The procurator fiscal in Aberdeen has rejected calls for a fatal accident inquiry into the deaths of two offshore workers, BBC Scotland has learned.
The families of Sean McCue (left) and Kevin Moncrieff wanted an inquiry
The men's families have reacted angrily to the decision after campaigning for an inquiry into the incident on Shell's Brent Bravo platform.
Sean McCue, 22, from Fife and Keith Moncrieff, 45, from Dundee, died after a massive gas escape in September 2003.
Earlier this year, oil firm Shell was fined £900,000 following the deaths.
Shell had admitted breaching three health and safety regulations and it is thought to be the biggest fine imposed on a company following a North Sea accident.
Sheriff Patrick Davies said "a substantial catalogue of errors" caused the deaths of the two men.
He said any fine had to be substantial but he took into account that Shell had tendered guilty pleas at an early stage.
The families of the men and offshore union leaders had hoped a fatal accident inquiry would shed more light on the tragedy.
Mr Moncrieff's brother Neil, said he was "extremely disappointed" at the fiscal's decision not to hold an FAI.
Mr McCue, from Kennoway, and Mr Moncrieff, from Invergowrie, had been working on a utility leg of the platform.
The two men had been asked to look at a temporary repair patch on a safety-critical pipeline in the leg.

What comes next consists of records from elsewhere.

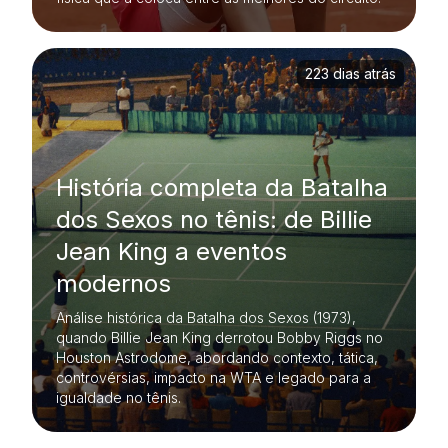
223 dias atrás
História completa da Batalha
dos Sexos no tênis: de Billie
Jean King a eventos
modernos
Análise histórica da Batalha dos Sexos (1973),
quando Billie Jean King derrotou Bobby Riggs no
Houston Astrodome, abordando contexto, tática,
controvérsias, impacto na WTA e legado para a
igualdade no tênis.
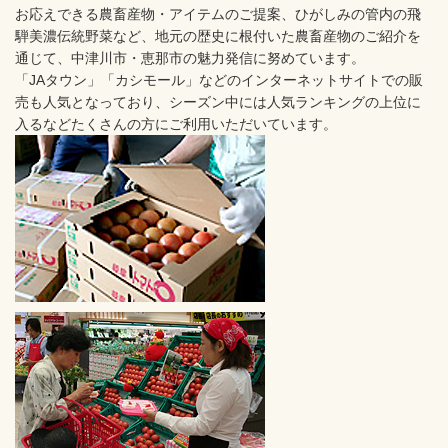
お応えできる農畜産物・アイテムのご提案、ひがしみの管内の飛
騨美濃伝統野菜など、地元の歴史に根付いた農畜産物のご紹介を
通じて、中津川市・恵那市の魅力発信に努めています。
「JAタウン」「カシモール」などのインターネットサイトでの販
売も人気となっており、シーズン中には人気ランキングの上位に
入るなどたくさんの方にご利用いただいています。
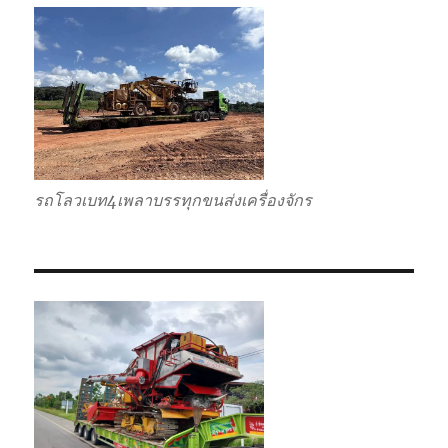
รถโลวเบท4เพลาบรรทุกขนส่งเครื่องจักร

The patch had been in place for 10 months.
Jake Molloy, of offshore union OILC, said he was "struggling to find any justification for not holding an FAI".
'Lessons not learned'
"There are two reasons for holding an FAI," he said.
"The first is to establish the full facts of what occurred and the other is to learn lessons to prevent any reoccurrence.
"We certainly don't know the full facts of what happened and the fact that Shell have since had another death on the same leg of the same platform suggests that lessons have not been learned."
Mr Molloy said the OILC would contact Justice Minister Cathy Jamieson to ask her to intervene.
"Since January 2000 we have had 11 deaths offshore, but only two FAIs," he added.